Chapter Twenty-Two: Regret

11 6 5
                                        

"For all sad words of tongue or pen, the saddest are these: 'It might have been!'"

~John Whittier

"What have you done?" Ardin screeched. Ginger hair and gray eyes, wings as white as freshly fallen snow, gone. All that was left was a bloodstain on the ground that Maria – lord knows what she was doing at the scene – huddled by. Ardin shook her head. How could she not have known? How could she not have at least guessed that Cyra would become a Guardian? He was so righteous, so brave, that to think that he would have just been content to throw his eternity away for his own happiness was absurd. He was noble and always had been in love with the angels. To think that she had thrown away his own chance at peace . . . Ardin let out another tortured scream.

"Cyra!" She sobbed. Tears fell shamelessly down her face. She turned her attention to Grim once again. "You! This is your fault!"

Grim merely smiled, but he appeared rather bored by the scene. "I was merely trying to protect my wrath against the love she still harbored for a Guardian."

A world without Cyra, afterlife or not, was no world Ardin wanted to be a part of. She wanted to avenge her friend, punish God for taking him, but it was really the Devil who had slain his soul. And it was her fault.

"I want him back," Ardin sobbed. "Bring him back! This can't be happening. Bring him back."

Grim held up his hands in mild defeat. "No can do. He's somewhere no one can reach. It's hidden. You cannot get to him now."

"I don't care! I'll do anything! Bring him back!" Ardin screamed at Grim, cried internally, hated herself for the events that had transpired.

"There is no room for love in hatred, Ardin," Grim said.

Ardin shook. "That was my friend. He was all I had. I want him back."

When Grim just smiled, Ardin fell to her knees and put her head in her hands, hysterical. She wished for Death. She wished for the pain to subside.

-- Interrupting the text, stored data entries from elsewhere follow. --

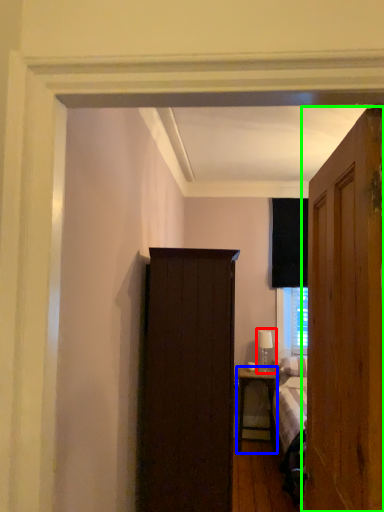 Question: Estimate the real-world distances between objects in this image. Which object is farther from table lamp (highlighted by a red box), nightstand (highlighted by a blue box) or door (highlighted by a green box)?

Choices:
 (A) nightstand
 (B) door

Answer: (B) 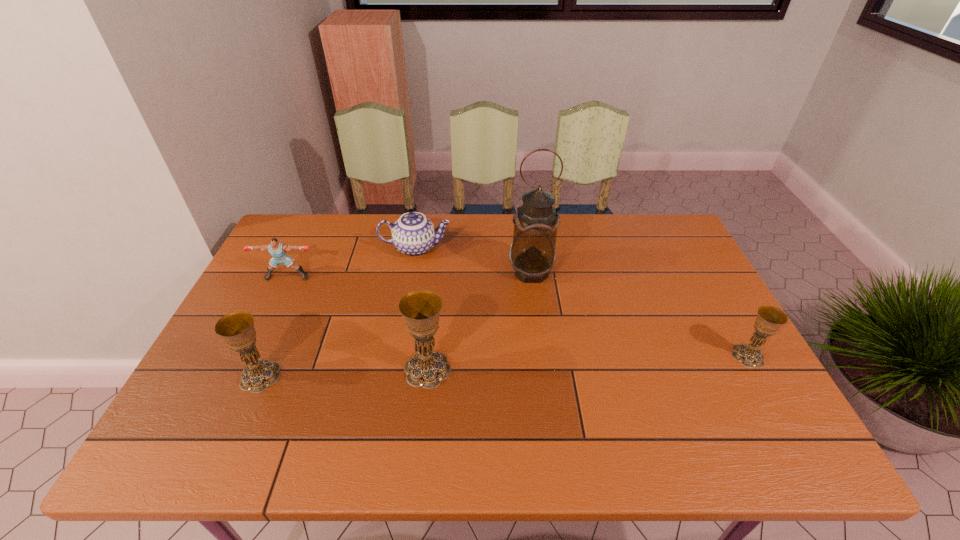 Locate an element on the screen. This screenshot has width=960, height=540. object situated at the near left corner is located at coordinates (237, 329).

In the image, there is a desktop. In order to click on vacant space at the far edge in this screenshot , I will do `click(573, 245)`.

The height and width of the screenshot is (540, 960). Find the location of `vacant space at the near edge`. vacant space at the near edge is located at coordinates (353, 410).

The width and height of the screenshot is (960, 540). I want to click on vacant space at the right edge of the desktop, so click(x=654, y=264).

Identify the location of vacant region at the far left corner of the desktop. Image resolution: width=960 pixels, height=540 pixels. (299, 220).

Find the location of a particular element. free region at the near left corner of the desktop is located at coordinates (228, 402).

This screenshot has height=540, width=960. Identify the location of free location at the near right corner of the desktop. (711, 385).

Where is `free space between the puncher and the chinaware`? free space between the puncher and the chinaware is located at coordinates (351, 262).

I want to click on free spot between the leftmost chalice and the second object from right to left, so click(396, 324).

At what (x,y) coordinates should I click in order to perform the action: click on free space between the shortest chalice and the puncher. Please return your answer as a coordinate pair (x, y). Image resolution: width=960 pixels, height=540 pixels. Looking at the image, I should click on (517, 316). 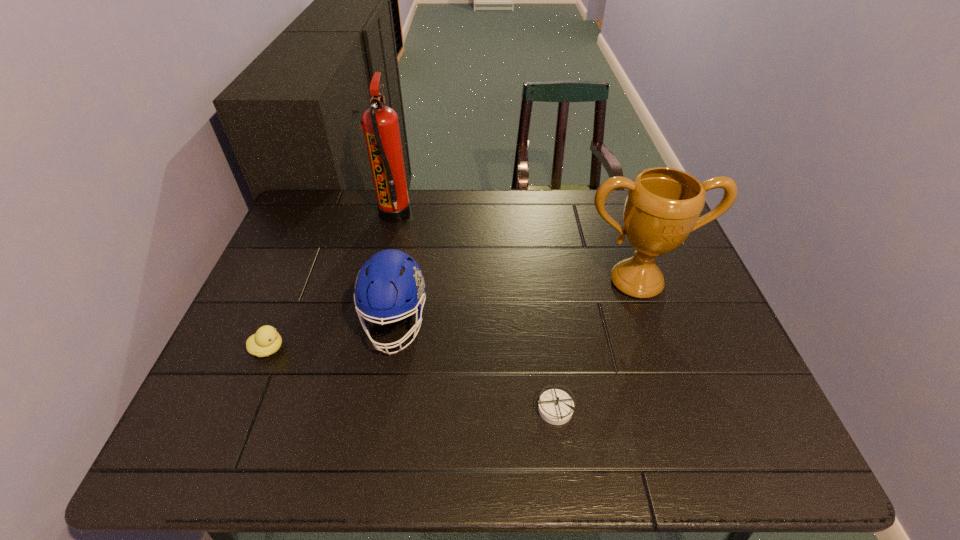 Find the location of a particular element. fire extinguisher is located at coordinates (380, 123).

Image resolution: width=960 pixels, height=540 pixels. What are the coordinates of `the tallest object` in the screenshot? It's located at (380, 123).

Locate an element on the screen. Image resolution: width=960 pixels, height=540 pixels. the rightmost object is located at coordinates (663, 205).

Image resolution: width=960 pixels, height=540 pixels. Identify the location of award. (663, 205).

Where is `the third shortest object`? the third shortest object is located at coordinates (390, 284).

Identify the location of the second shortest object. The height and width of the screenshot is (540, 960). pos(266,341).

What are the coordinates of `duckling` in the screenshot? It's located at (266, 341).

You are a GUI agent. You are given a task and a screenshot of the screen. Output one action in this format:
    pyautogui.click(x=<x>, y=<y>)
    Task: Click on the compass
    
    Given the screenshot: What is the action you would take?
    pyautogui.click(x=555, y=406)

Find the location of a particular element. the shortest object is located at coordinates (555, 406).

You are a GUI agent. You are given a task and a screenshot of the screen. Output one action in this format:
    pyautogui.click(x=<x>, y=<y>)
    Task: Click on the free space located with the nozzle pointing from the back of the farthest object
    The image size is (960, 540).
    Given the screenshot: What is the action you would take?
    pyautogui.click(x=536, y=214) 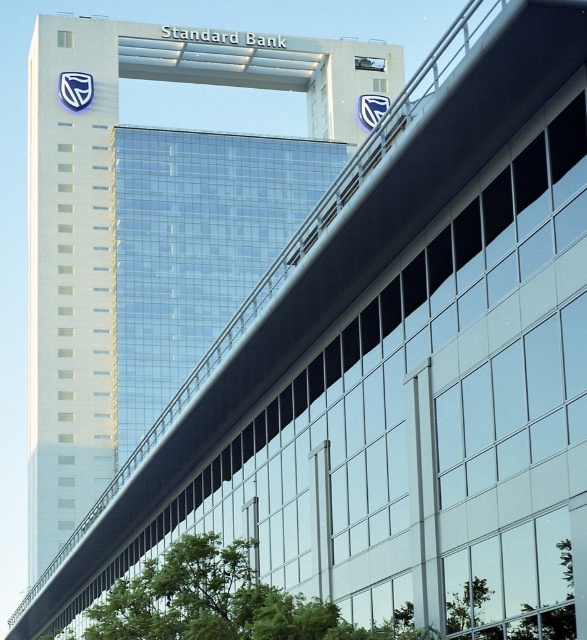 Question: Is glassy blue skyscraper at upper center further to camera compared to transparent glass building at center?

Choices:
 (A) yes
 (B) no

Answer: (B)

Question: Which point is closer to the camera?

Choices:
 (A) (156, 147)
 (B) (332, 128)

Answer: (A)

Question: Is glassy blue skyscraper at upper center further to the viewer compared to transparent glass building at center?

Choices:
 (A) no
 (B) yes

Answer: (A)

Question: Among these objects, which one is farthest from the camera?

Choices:
 (A) transparent glass building at center
 (B) glassy blue skyscraper at upper center

Answer: (A)

Question: Where is glassy blue skyscraper at upper center located in relation to transparent glass building at center in the image?

Choices:
 (A) above
 (B) below

Answer: (A) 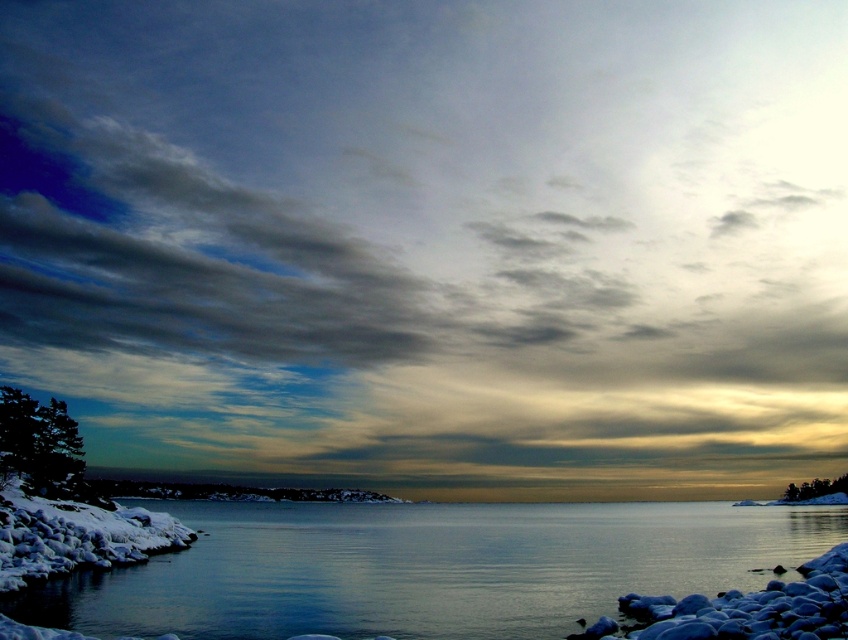 Is point (461, 634) closer to camera compared to point (812, 497)?

Yes, it is.

Between clear glass water at center and green matte tree at right, which one is positioned higher?

clear glass water at center is above.

Is point (727, 508) positioned behind point (789, 484)?

That is False.

Find the location of a particular element. This screenshot has height=640, width=848. clear glass water at center is located at coordinates (425, 566).

Which of these two, clear glass water at center or green matte tree at lower left, stands taller?

clear glass water at center is taller.

Does point (550, 563) come in front of point (38, 481)?

Yes, it is.

Where is `clear glass water at center`? This screenshot has height=640, width=848. clear glass water at center is located at coordinates (425, 566).

Can you confirm if green matte tree at lower left is thinner than green matte tree at right?

Indeed, green matte tree at lower left has a lesser width compared to green matte tree at right.

Is point (3, 390) positioned behind point (827, 483)?

No.

Image resolution: width=848 pixels, height=640 pixels. Find the location of `green matte tree at lower left`. green matte tree at lower left is located at coordinates (38, 445). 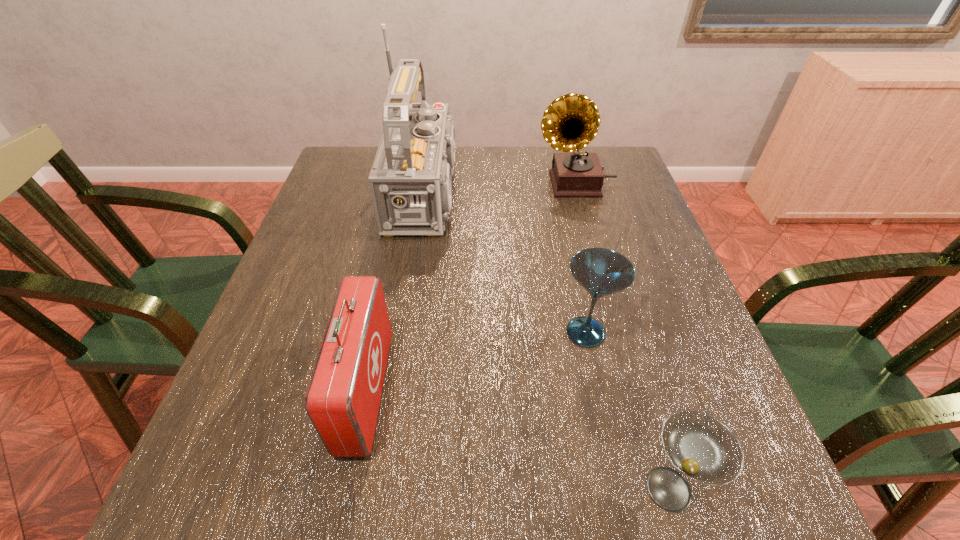 Find the location of a particular element. This screenshot has height=540, width=960. vacant space at the near edge of the desktop is located at coordinates (370, 496).

Where is `vacant space at the left edge`? The height and width of the screenshot is (540, 960). vacant space at the left edge is located at coordinates (345, 241).

Locate an element on the screen. free space at the right edge of the desktop is located at coordinates (636, 227).

Identify the location of vacant space at the far right corner. (614, 167).

Where is `vacant space in between the tallest object and the nearer martini`? vacant space in between the tallest object and the nearer martini is located at coordinates [x=551, y=341].

Locate an element on the screen. The image size is (960, 540). free point between the fourth shortest object and the tallest object is located at coordinates (504, 188).

At what (x,y) coordinates should I click in order to perform the action: click on free point between the radio receiver and the farther martini. Please return your answer as a coordinate pair (x, y). The width and height of the screenshot is (960, 540). Looking at the image, I should click on (510, 263).

This screenshot has height=540, width=960. What are the coordinates of `free space between the nearer martini and the phonograph record` in the screenshot? It's located at (622, 336).

Find the location of `vacant space that is in between the third shortest object and the nearer martini`. vacant space that is in between the third shortest object and the nearer martini is located at coordinates (517, 440).

This screenshot has width=960, height=540. Identify the location of free space between the radio receiver and the second tallest object. (504, 188). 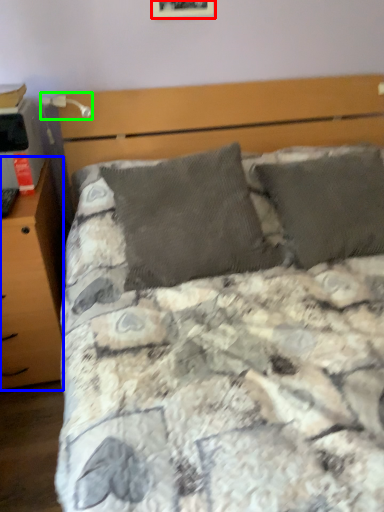 Question: Which object is the farthest from picture frame (highlighted by a red box)? Choose among these: nightstand (highlighted by a blue box) or table lamp (highlighted by a green box).

Choices:
 (A) nightstand
 (B) table lamp

Answer: (A) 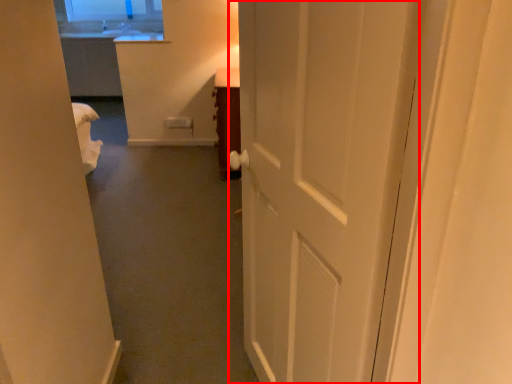 Question: From the image's perspective, considering the relative positions of door (annotated by the red box) and furniture in the image provided, where is door (annotated by the red box) located with respect to the staircase?

Choices:
 (A) below
 (B) above

Answer: (A) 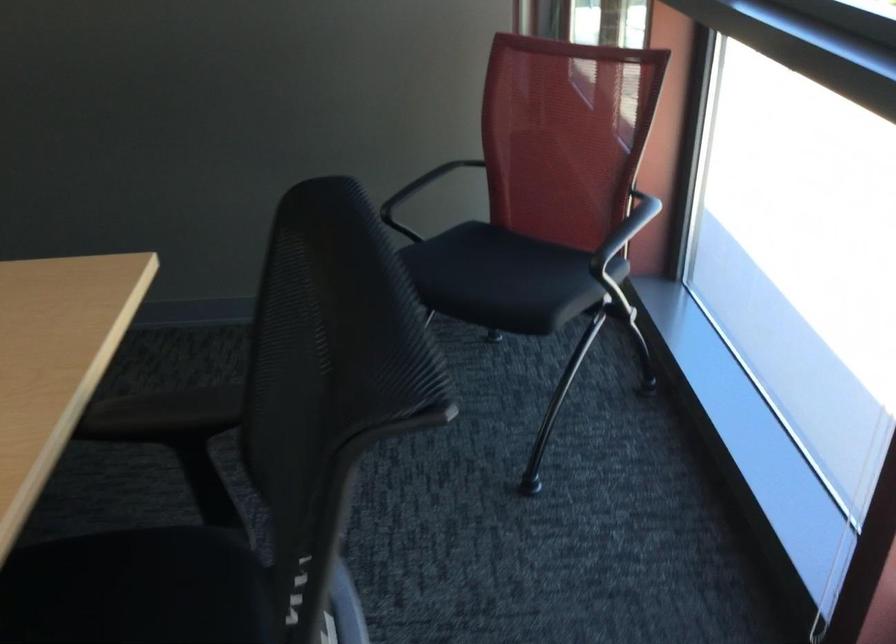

But, more than anything, she wished that Cyra was here with her now, showing her the error of her ways, pulling her out from the blackness that had enveloped her.

"Ardin." Ardin glanced over to where Maria knelt, her own eyes glistening with tears. "Ardin, there's a door."

"The idiosyncratic babblings of humans!" Grim exclaimed.

Ardin ignored him. "Maria, what door?"

"The Limbo. That's where he is. I think . . . Doors are meant to be opened, Ardin. There is a way."

Ardin thought for a moment. It was with tears streaming down her face she put the gun to her right temple.

Grim started. "Ardin, for fuck's sake, do not be ridiculous."

"He didn't need to die," Ardin sobbed. "This is all my fault. I'd give anything for him to be back. Anything."

She almost pulled the trigger, but Grim was quicker. He knocked the gun from her trembling hands, and she watched with horror as it skittered under the dumpster.

"Grim!" she exclaimed.

"My anger," he said coolly, but there was something underlying. Something that sparked every-so-strangely in those blue eyes. Was it . . . fright? "Throwing your eternity away just to bring back a spawn of God is absurd. Did you not want to win this fight? All your efforts, are you willing to throw all of those away?"